Se pueden cometer muchos tipos de errores. Y se
puede corregir también de muchas maneras. A todos nos suena la cita de
Mateo que habla de la corrección fraterna y que comienza: “Si tu hermano peca contra ti, repréndelo estando los dos a solas."
Leo la cita despacio, recuerdo momentos de mi vida en los
cuáles corregí o me han corregido, me detengo en tantos ejemplos, y me
pregunto cómo quiere Dios que yo corrija a otro. Es más, pienso si Dios
hablaría de error o de pecado como yo lo hago. Puede que simplemente
Él fuese en ocasiones más benévolo que yo y que sea entonces su
espíritu quien pueda ayudarme a buscar luz en este tema, quien me anima a no
usar el boli rojo para llenar de tachones el folio del otro.
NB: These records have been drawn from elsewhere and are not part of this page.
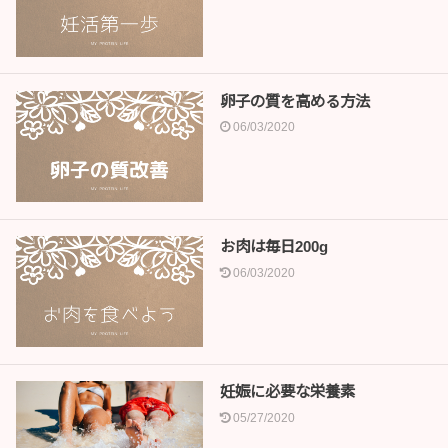
卵子の質を高める方法
06/03/2020
お肉は毎日200g
06/03/2020
妊娠に必要な栄養素
05/27/2020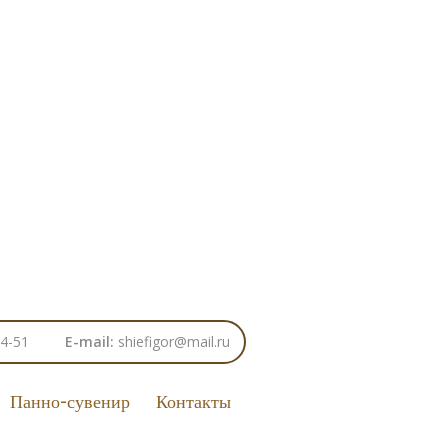
24-51
E-mail:
shiefigor@mail.ru
Панно-сувенир
Контакты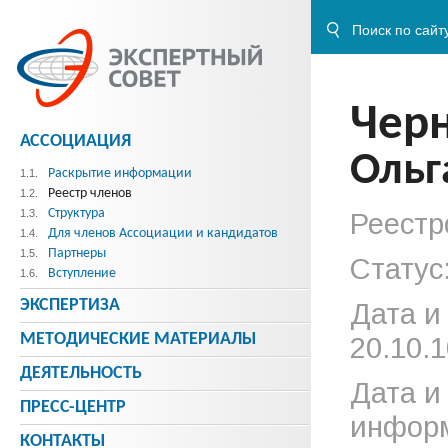
Чер
АССОЦИАЦИЯ
Ольг
Раскрытие информации
1.1.
Реестр членов
1.2.
Структура
1.3.
Реестр
Для членов Ассоциации и кандидатов
1.4.
Партнеры
1.5.
Статус
Вступление
1.6.
ЭКСПЕРТИЗА
Дата и
МЕТОДИЧЕСКИE МАТЕРИАЛЫ
20.10.1
ДЕЯТЕЛЬНОСТЬ
Дата и
ПРЕСС-ЦЕНТР
информ
КОНТАКТЫ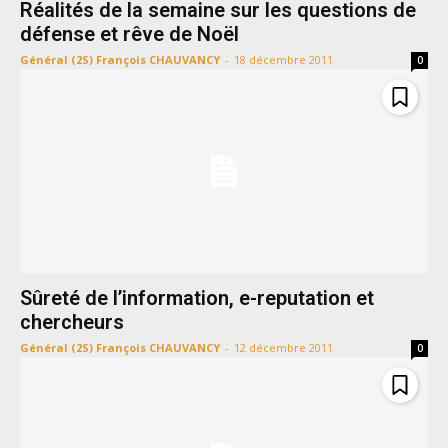
Réalités de la semaine sur les questions de
défense et rêve de Noël
Général (2S) François CHAUVANCY
-
18 décembre 2011
0
Sûreté de l’information, e-reputation et
chercheurs
Général (2S) François CHAUVANCY
-
12 décembre 2011
0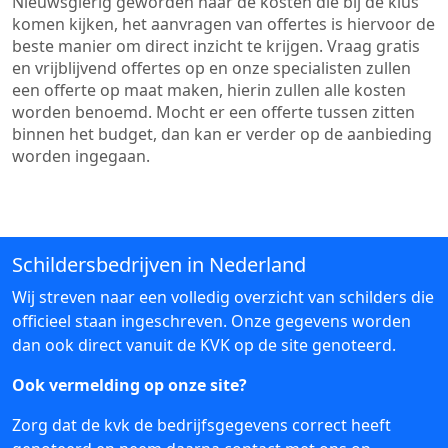
Nieuwsgierig geworden naar de kosten die bij de klus
komen kijken, het aanvragen van offertes is hiervoor de
beste manier om direct inzicht te krijgen. Vraag gratis
en vrijblijvend offertes op en onze specialisten zullen
een offerte op maat maken, hierin zullen alle kosten
worden benoemd. Mocht er een offerte tussen zitten
binnen het budget, dan kan er verder op de aanbieding
worden ingegaan.
Schildersbedrijven in Nederland
Wij streven naar een volledig overzicht van schilders die
officieel staan ingeschreven. Onze gegevens worden
dan ook direct vanuit de KVK op de site genoteerd.
Ook vermelding op onze site?
Zorg dat de kvk de bedrijfsgegevens correct heeft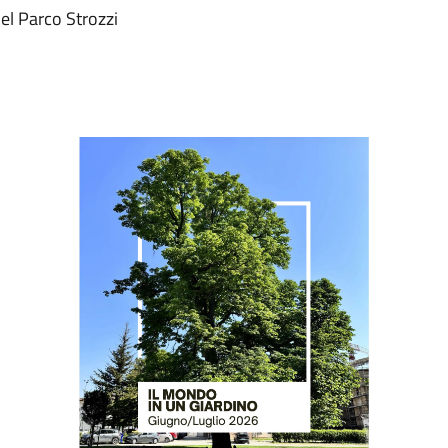
nel Parco Strozzi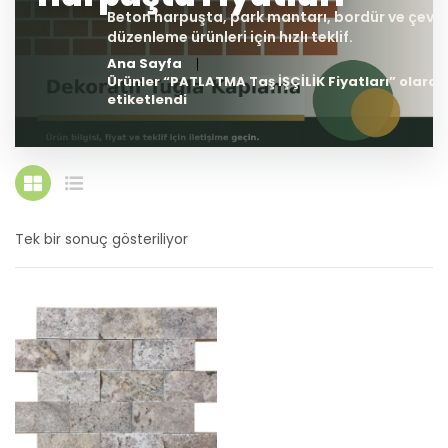
Ana Sayfa
Ürünler “PATLATMA Taş İŞÇİLİK Fiyatları” olarak
etiketlendi
Tek bir sonuç gösteriliyor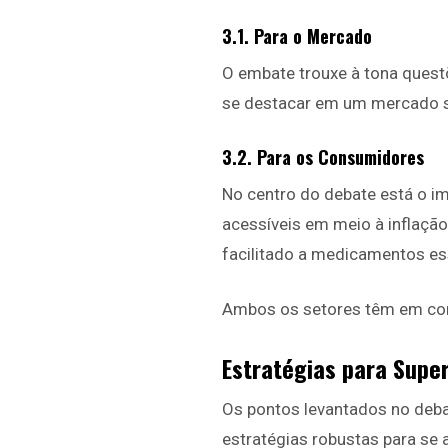
3.1. Para o Mercado
O embate trouxe à tona quest
se destacar em um mercado sa
3.2. Para os Consumidores
No centro do debate está o 
acessíveis em meio à inflação
facilitado a medicamentos es
Ambos os setores têm em com
Estratégias para Super
Os pontos levantados no deb
estratégias robustas para se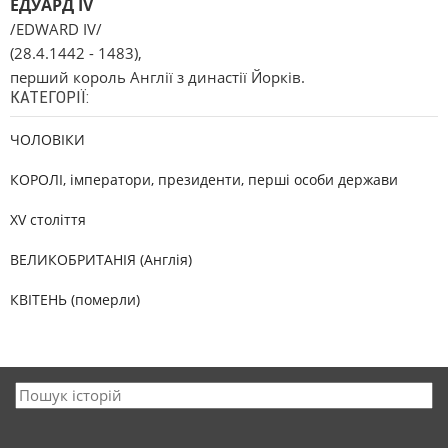
ЕДУАРД IV
/EDWARD IV/
(28.4.1442 - 1483),
перший король Англії з династії Йорків.
КАТЕГОРІЇ:
ЧОЛОВІКИ
КОРОЛІ, імператори, президенти, перші особи держави
XV століття
ВЕЛИКОБРИТАНІЯ (Англія)
КВІТЕНЬ (померли)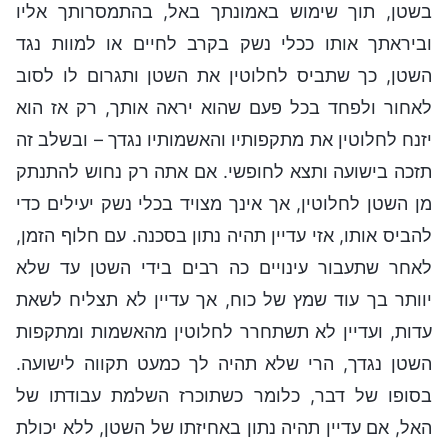
בשטן, תוך שימוש באמונתך באל, בהתמסרותך אליו
וביראתך אותו ככלי נשק בקרב לחיים או למוות נגד
השטן, כך שתביס לחלוטין את השטן ותגרום לו לסוב
לאחור ולפחד בכל פעם שהוא יראה אותך, רק אז הוא
יזנח לחלוטין את מתקפותיו והאשמותיו נגדך – ובשלב זה
תזכה בישועה ותצא לחופשי. אם אתה רק נחוש להתנתק
מן השטן לחלוטין, אך אינך מצויד בכלי נשק יעילים כדי
להביס אותו, אזי עדיין תהיה נתון בסכנה. עם חלוף הזמן,
לאחר שתעבור עינויים כה רבים בידי השטן עד שלא
יוותר בך עוד שמץ של כוח, אך עדיין לא תצליח לשאת
עדות, ועדיין לא תשתחרר לחלוטין מהאשמות ומתקפות
השטן נגדך, הרי שלא תהיה לך כמעט תקווה לישועה.
בסופו של דבר, כלומר כשתוכרז השלמת עבודתו של
האל, אם עדיין תהיה נתון באחיזתו של השטן, ללא יכולת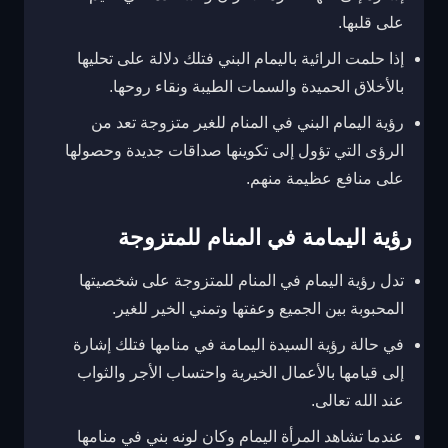
على قلبها.
إذا حلمت الرائية باليمام البني فتلك دلالة على تحليها
بالأخلاق الحميدة والسمات الطيبة ونقاء روحها.
رؤية اليمام البني في المنام للغير متزوجة تعد من
الرؤى التي تؤول إلى تكوينها صداقات جديدة وحصولها
على منافع عظيمة منهم.
رؤية اليمامة في المنام للمتزوجة
تدل رؤية اليمام في المنام للمتزوجة على شخصيتها
المحبوبة بين الجميع وعفتها وتمني الخير للغير.
في حالة رؤية السيدة اليمامة في منامها فتلك إشارة
إلى قيامها بالأعمال الخيرية واحتساب الأجر والثواب
عند الله تعالى.
عندما تشاهد المرأة اليمام وكان لونه بني في منامها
Repréndelo a solas, dice, porque corregir es un acto de
intimidad, de humildad, de confianza, de ayuda sincera. Y se da el encuentro
profundo y verdadero al poner el centro en el otro más que en uno mismo; al
quererle bien, al ponerme en su lugar. Hasta aquí, no parece del todo fácil.
La cita continúa: "Si
te hace caso, has salvado a tu hermano."
Y es que corregir tiene ese poder, el de salvar. Pero no de
cualquier forma. La cuestión no es si el hermano hace caso, creo yo. Sino si yo
soy capaz de acercarme al otro y practicar esa manera de mirar de Dios, si
consigo distanciarme de ese modo que tiene de hablar mi propio ego, si logro no
cuestionar desde mi enfado sino desde la bendición al otro.
¿Desde dónde? y ¿para qué?, dicen algunos. No para sentirnos
salvadores últimos de la gente que nos rodea, no para creernos superiores a
nadie; al contrario, para sentirnos más hermanos, y para sostenernos unos a
otros desde lo más débil de cada uno.